What did break during that meal was another Cabernet Franc: 2005 Chinon Les Mureaux by Jean Dumont. Lesson learned. (In this case, not every Cabernet Franc is going to work with that dish.)
The next day it was drunk at lunch with leftover Chinese food (our usual bash and mash of pork, chicken, beef, tofu — separate dishes, I mean, all Szechuan but not all extra spicy). There was no diminishment of power in the wine, though there was a slight increase in elegance. It’s not that there were tannins to burn off — there were none apparent — but that the wine clearly needed a bit of time (oxygen) to continue to open up. This is a good sign for its ability to age further (if one happens to have the 2002 Shalestone lying around; I wish I did).
Days 3-6. Little tastes of the wine with the remains of the afore-consumed pork and other food too varied or unimpressive to mention. It was as if I was challenging a wine that looked half-dead a week before to give up and die before I did.

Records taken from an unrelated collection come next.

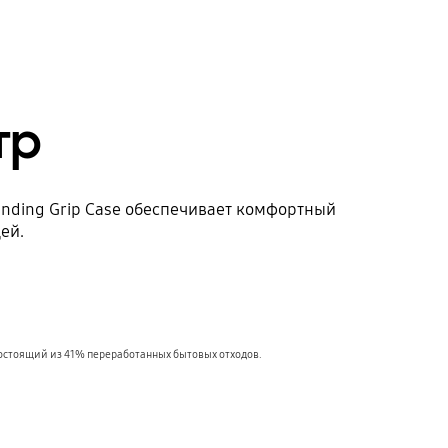
тр
nding Grip Case обеспечивает комфортный
ей.
 состоящий из 41% переработанных бытовых отходов.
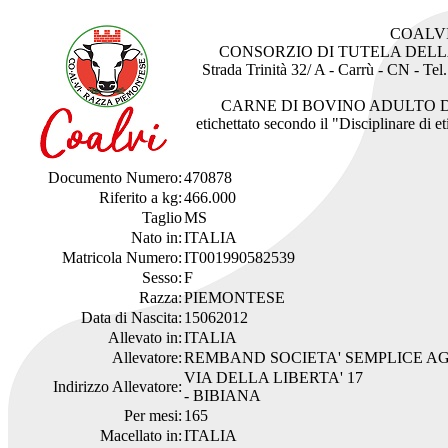
COALV
CONSORZIO DI TUTELA DEL
Strada Trinità 32/ A - Carrù - CN - Te
CARNE DI BOVINO ADULTO 
etichettato secondo il "Disciplinare di 
Documento Numero:
470878
Riferito a kg:
466.000
Taglio
MS
Nato in:
ITALIA
Matricola Numero:
IT001990582539
Sesso:
F
Razza:
PIEMONTESE
Data di Nascita:
15062012
Allevato in:
ITALIA
Allevatore:
REMBAND SOCIETA' SEMPLICE A
VIA DELLA LIBERTA' 17
Indirizzo Allevatore:
- BIBIANA
Per mesi:
165
Macellato in:
ITALIA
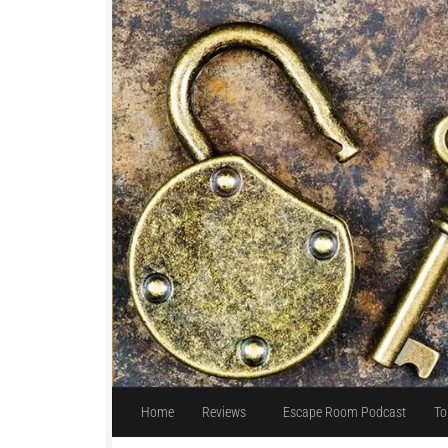
Unter dem Inhalt
Home
Reviews
Escape Room Podcast
To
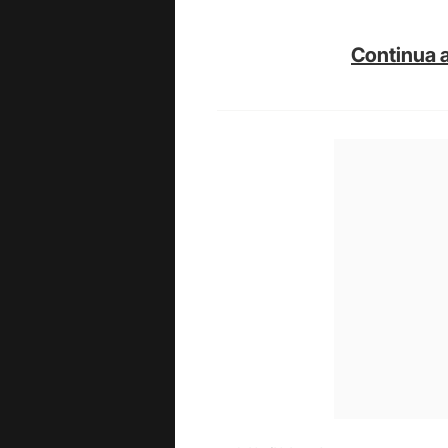
Continua a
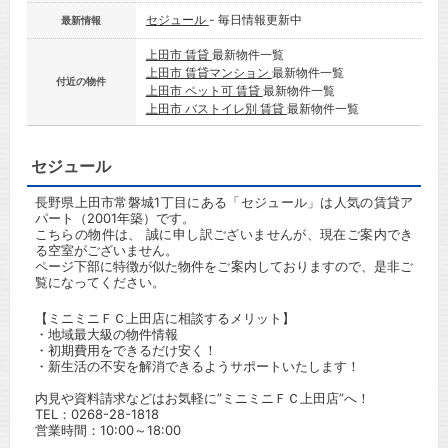
セジュール
- 毎日情報更新中
最新情報
上田市 賃貸
最新物件一覧
上田市 賃貸マンション
最新物件一覧
付近の物件
上田市 ペット可 賃貸
最新物件一覧
上田市 バストイレ別 賃貸
最新物件一覧
セジュール
長野県上田市常磐城1丁目にある「セジュール」は人気の賃貸ア
パート（2001年築）です。
こちらの物件は、 誠に申し訳ございませんが、現在ご案内でき
る空室がございません。
ページ下部に特徴が似た物件をご案内しておりますので、是非ご
覧になってください。
【ミニミニＦＣ上田店に相談するメリット】
・地域最大級の物件情報
・初期費用をできるだけ安く！
・新生活の不安を解消できるようサポートいたします！
内見や資料請求などはお気軽に”ミニミニＦＣ上田店”へ！
TEL：
0268-28-1818
営業時間：10:00～18:00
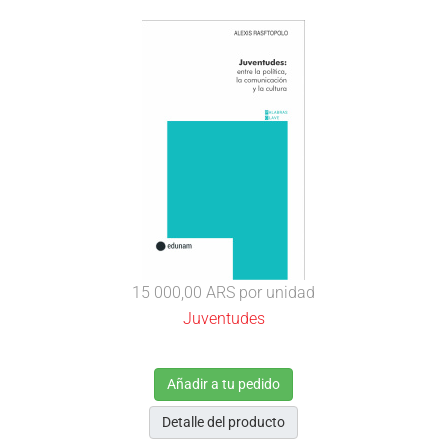
15 000,00 ARS
por unidad
Juventudes
Añadir a tu pedido
Detalle del producto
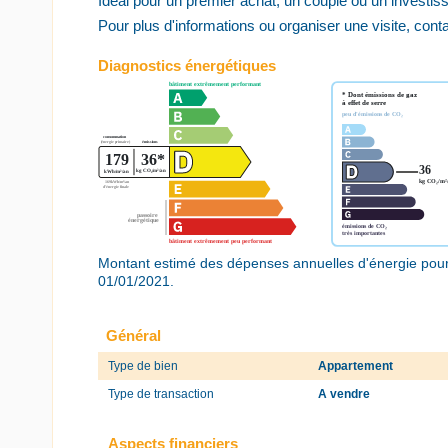
Idéal pour un premier achat, un couple ou un investiss
Pour plus d'informations ou organiser une visite, con
Diagnostics énergétiques
Montant estimé des dépenses annuelles d'énergie pour
01/01/2021.
Général
Type de bien
Appartement
Type de transaction
A vendre
Aspects financiers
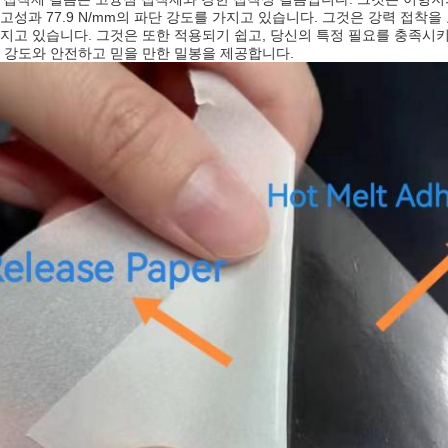
고성과 77.9 N/mm의 파단 강도를 가지고 있습니다. 그것은 강력 접착
지고 있습니다. 그것은 또한 적용되기 쉽고, 당신의 특정 필요를 충족시키
 강도와 안전하고 믿을 만한 밀봉을 제공합니다.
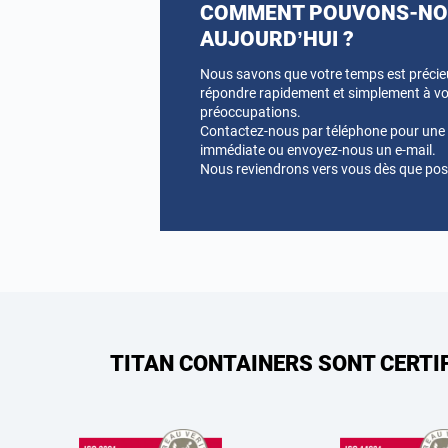
COMMENT POUVONS-NOU
AUJOURD’HUI ?
Nous savons que votre temps est préci
répondre rapidement et simplement à vo
préoccupations.
Contactez-nous par téléphone pour une a
immédiate ou envoyez-nous un e-mail.
Nous reviendrons vers vous dès que pos
TITAN CONTAINERS SONT CERTI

On the 7th day there was no further fading of the color. In fact, there was a kind of contradictory intensification of the red. If the wine had been an old person going into the gym, it was walking out of the gym looking at the very least as if it had been in the tanning booth after a long ride on an elliptical.
There was also, this late in the game, only the slightest hint of oxidation, which is remarkable for a Finger Lakes red from a grape not known for its power over time-since-uncorking.
On its final day, the wine was finished up with some steak au poivre (cooked in an Armagnac 25 ans, which, for those with label envy, actually means very little). It must have amazing acidity, because it was now (nearly) as fresh as when it had been opened over a week (9 days, actually) before.
It said goodbye by depositing a beautiful slab of sediment across the bottom and up the sides of my large wine glass. I was tempted to save it (the sediment) and lick at it over the next couple of days. I didn’t (no saving, so no licking). But at least I have the glorious memory, hereby passed along, of the unexpectedly glorious wine it graced with its presence and its farewell.